Special neurons have been found in the brain that stimulate the consumption of fatty or sweet foods, even when the body is full and does not need food. This will help create drugs for the prevention and treatment of obesity.

The study was conducted by American scientists from the Cold Spring Harbor Laboratory in New York State. This is a private scientific institution dealing with issues of medicine and biology. At various times, nine Nobel laureates have worked here. The new study is published in the influential journal Nature Neuroscience.

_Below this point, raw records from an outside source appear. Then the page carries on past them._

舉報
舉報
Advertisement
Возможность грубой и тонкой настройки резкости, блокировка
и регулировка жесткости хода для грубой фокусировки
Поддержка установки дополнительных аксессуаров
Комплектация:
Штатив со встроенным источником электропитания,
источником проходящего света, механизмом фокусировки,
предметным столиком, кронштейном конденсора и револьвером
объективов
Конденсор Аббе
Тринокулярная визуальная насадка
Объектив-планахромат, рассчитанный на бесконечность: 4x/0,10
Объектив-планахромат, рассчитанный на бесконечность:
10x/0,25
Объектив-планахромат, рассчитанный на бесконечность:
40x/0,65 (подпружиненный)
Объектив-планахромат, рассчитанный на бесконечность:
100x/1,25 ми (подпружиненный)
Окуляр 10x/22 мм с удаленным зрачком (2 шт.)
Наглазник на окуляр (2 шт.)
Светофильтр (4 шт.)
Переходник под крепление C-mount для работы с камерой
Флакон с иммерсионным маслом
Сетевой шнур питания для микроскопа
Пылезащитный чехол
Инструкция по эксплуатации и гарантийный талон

Fear and gluttony are close to each other

These neurons are located in a special brain structure called the amygdala or amygdala. Most of all, it is known for the fact that a sense of fear is formed here. People with a destroyed amygdala are fearless. This happens with a rare hereditary Urbach-Wite disease, only about 300 such patients are registered. The amygdala is also involved in the formation of other emotions, and also plays a significant role in memory and decision making.

 

Scientists have studied the so-called “hedonic diet”. This is overeating when the body is not hungry and does not need additional calories and nutrients. But even in such a situation, the brain can evaluate foods rich in carbohydrates and fats as very tasty, and give the command to consume them in excess. The modern food industry takes advantage of this by producing such foods in abundance. And now, American researchers have found that neurons located in the amygdala and releasing neurotensin are in charge of hedonic behavior.

 

Mice love to eat too

The study of such mechanisms is very difficult, and experiments for this on a person are impossible. Therefore, they were carried out on mice. But the mechanisms of hedonistic nutrition in animals and humans are similar.

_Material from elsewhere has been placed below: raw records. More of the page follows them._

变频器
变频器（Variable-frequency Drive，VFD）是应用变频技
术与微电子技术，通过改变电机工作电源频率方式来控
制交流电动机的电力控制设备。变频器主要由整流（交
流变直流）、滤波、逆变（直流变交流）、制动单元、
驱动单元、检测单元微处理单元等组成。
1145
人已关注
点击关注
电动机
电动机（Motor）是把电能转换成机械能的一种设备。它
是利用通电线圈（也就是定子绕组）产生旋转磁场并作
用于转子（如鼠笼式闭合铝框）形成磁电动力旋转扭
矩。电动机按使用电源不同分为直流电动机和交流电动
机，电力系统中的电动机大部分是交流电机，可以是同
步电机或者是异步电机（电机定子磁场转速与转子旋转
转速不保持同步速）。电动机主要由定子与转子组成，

Scientists have shown that these neurons fire in response to fatty and sugary foods and trigger hedonic overeating – the mice began to eat only for pleasure, and not to provide the nutrients necessary for survival. In the experiment, it was possible to turn off these neurons, making them inactive. They stopped producing neurotensin, and the mice were no longer attracted to fatty and sugary foods. “They just ate with pleasure and remained healthy,” says of the result. Professor Bo Liwho led the study. “They not only stopped gaining weight, but in general became much healthier.”

Double effect of neurotensin

Turning off these neurons not only reduced overeating and protected against obesity, but also increased the animals’ physical activity, which further led to weight loss and improved health and metabolism. That is, neurotensin plays a dual role, regulating not only nutrition, but also physical activity.

Such an exact target as a neurohormone and the cells that produce it is attractive to pharmacologists. This enables targeted drug development with a double effect. Firstly, it can normalize eating behavior, preventing overeating. This will help solve the problem of re-gaining weight after losing it. This happens to almost all those who lose weight, as over time they again begin to eat more than the body needs. Secondly, the medication will help stimulate the person’s more active behavior. This is very good not only for weight loss, but also for health in general.

The fallacy of evolution

I wonder why we consider harmful foods to be delicious, especially sweet ones?

This is due to evolution, because many positive human emotions are associated with a sweet taste. It signals that the fruits on the tree are ripe and the time has come to consume them. Before that, they were so sour or tart that it was unpleasant to eat them. And after spoilage, they will become bitter, and again inedible.

Today it is hard to believe, but when such a mechanism was formed, it did not promise anything harmful to a person. Indeed, in ancient times, the natural sweetness of fruits and other products was moderate. Everything changed when a person learned to isolate sugar in its pure form, and then began to add it without measure to foods and drinks. The latter happened only in the 20th century, when sugar production became cheap. So we live in a sweet world for a very short time. But this time was enough for humanity to fall in love with too sweet foods. As a result, it has become a very big medical problem. And its decision is extremely important.”